This morning the papers were screaming of the maoist attack on the Tata-Bilaspur passenger train.
Segue to 1986 or 1987. I was in a small town in Orissa called Rajgangpur bravely holding up the tail end of an audit team that was trying to unravel the financial goings-on at a cement factory. When I suddenly had the idea of visiting my uncle in Jhumri-Tilayya in what is now Jharkhand (for those ancients among you brought up on Ameen Sayani’s Binaca Geetmala, here is a piece of news – yup, there is actually a place called Jhumri Tilayya and it is now in Jharkhand).
My return journey from JT back to Rajgangpur involved the very same train on the last leg from Tatanagar (or more pithily, ‘Tata’ as Jamshedpur is known in those parts – on a different note, what an incredible franchise the name Tata is!).
I remember it as the absolute worst train journey of my life (and having managed to get around a reasonable amount of the ‘heart’ of India during my misspent youth, I can assure you that this is quite a record).
The train actually passes through some pretty scenic country. The green, wooded country side of southern Jharkhand melds nicely into the gradually urbanising parts of northern Orissa. But that is where the good part stops.

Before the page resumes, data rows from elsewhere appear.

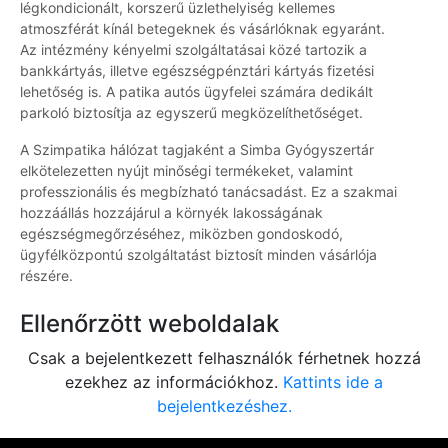
légkondicionált, korszerű üzlethelyiség kellemes
atmoszférát kínál betegeknek és vásárlóknak egyaránt.
Az intézmény kényelmi szolgáltatásai közé tartozik a
bankkártyás, illetve egészségpénztári kártyás fizetési
lehetőség is. A patika autós ügyfelei számára dedikált
parkoló biztosítja az egyszerű megközelíthetőséget.
A Szimpatika hálózat tagjaként a Simba Gyógyszertár
elkötelezetten nyújt minőségi termékeket, valamint
professzionális és megbízható tanácsadást. Ez a szakmai
hozzáállás hozzájárul a környék lakosságának
egészségmegőrzéséhez, miközben gondoskodó,
ügyfélközpontú szolgáltatást biztosít minden vásárlója
részére.
Ellenőrzött weboldalak
Csak a bejelentkezett felhasználók férhetnek hozzá
ezekhez az információkhoz.
Kattints ide a
bejelentkezéshez.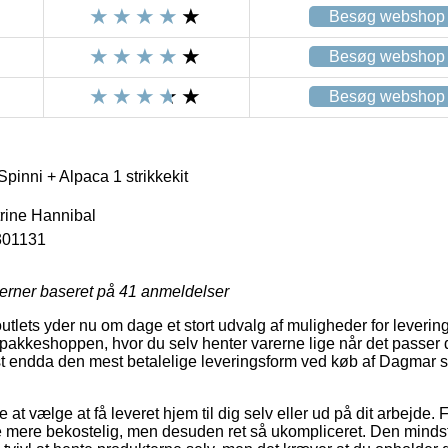
Besøg webshop
Besøg webshop
Besøg webshop
inni + Alpaca 1 strikkekit
trine Hannibal
301131
jerner baseret på
41
anmeldelser
outlets yder nu om dage et stort udvalg af muligheder for leveri
pakkeshoppen, hvor du selv henter varerne lige når det passer 
ftest endda den mest betalelige leveringsform ved køb af Dagmar 
at vælge at få leveret hjem til dig selv eller ud på dit arbejde. 
 mere bekostelig, men desuden ret så ukompliceret. Den mindst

The train itself was rolling stock left behind from the the first world war, probably imported from the Burma theatre. And god, the smell! On a very hot day, travelling inside a rustic iron dibba with mounds of over-ripe guavas being methodically chewed on (and large parts spat out on the floor) by cheroot smoking little women leads one to question one’s motives in undertaking the journey.
That year I spent on the Orissa-Jharkhand border going back and forth from Delhi was one of the most memorable of my life. And when I recollect the many instances that I came across of the appalling human condition in that land, I can now recognise with the 20/20 of hindsight, a certain inevitability to where we have landed up – the Red Corridor.